EletrobrasA Eletrobras Distribuição Piauí apresentou o Plano de Recuperação da Receita aos colaboradores da empresa. A meta de 2016 é atingir o índice de perdas de 28,16% e a taxa de arrecadação de 97,2%. Segundo a empresa, a atuação junto aos consumidores baixa renda que recebem subsídio federal será intensa.

“Se o consumidor tem uma fatura de energia de R$ 100,00, o Governo Federal repassa R$ 65,00 para a Empresa, isso é receita líquida e certa. Devemos aumentar esse tipo de consumidor e ter menos inadimplentes nesse conjunto”, destacou Rafaela Santos, do departamento comercial da empresa.

No último dia 13 de abril, a Eletrobras deu início às ações de combate à inadimplência e ao furto de energia elétrica.

“Temos que agir com mais rigor, não podemos aceitar que o consumidor fique devendo quatro ou cinco faturas de energia sem que sofra ação de corte.

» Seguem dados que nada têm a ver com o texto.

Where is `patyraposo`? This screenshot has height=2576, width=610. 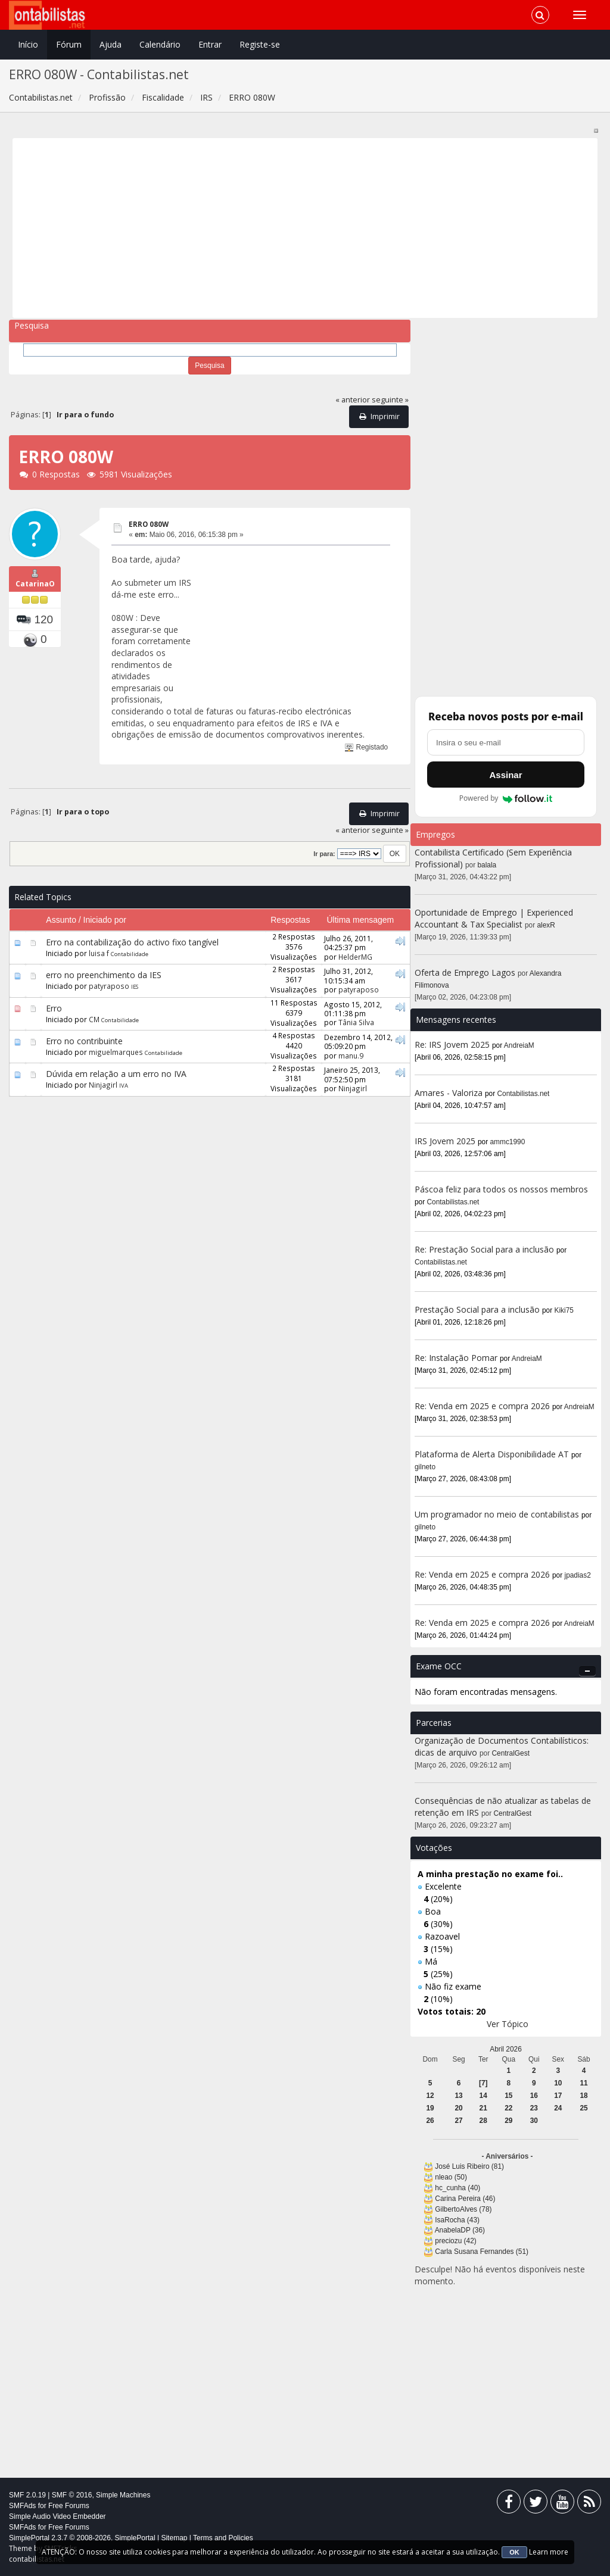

Isso é inaceitável, é inadmissível. Aliás, não permitiremos consumidor devendo para a Eletrobras”, afirmou Antônio Pereira, da presidência da Eletrobras.

Pereira recomendou aos gerentes que todo consumidor que for cortado e realizar a religação clandestina deve ser penalizado com ação mais rígida, se possível, com ação policial. “Não podemos fazer distinção de classe: público, residencial ou comercial. Temos a obrigação de cortar em caso de débito,” cobrou o assistente.

Ainda sobre os projetos apresentados, Rafaela Santos citou a regularização de ligações clandestinas como exemplo e ressaltou outras ações conjuntas que serão adotadas, além da construção e expansão de redes de distribuição. “Nós vamos desenvolver ações sociais, envolvendo as lideranças locais e nossas equipes para reverter essa situação”, complementou.

Sobre o projeto de melhoria nas negociações, serão adotadas medidas onde o atendente terá um envolvimento maior nas cobranças. “Serão criados grupos de tele cobranças e cada atendente será monitorado, caso o cliente pare de pagar, entramos com toda força de trabalho na cobrança. Quanto à compra de energia, vamos buscar junto aos geradores os ressarcimentos que a Aneel não reconhecer na tarifa”, concluiu Rafaela.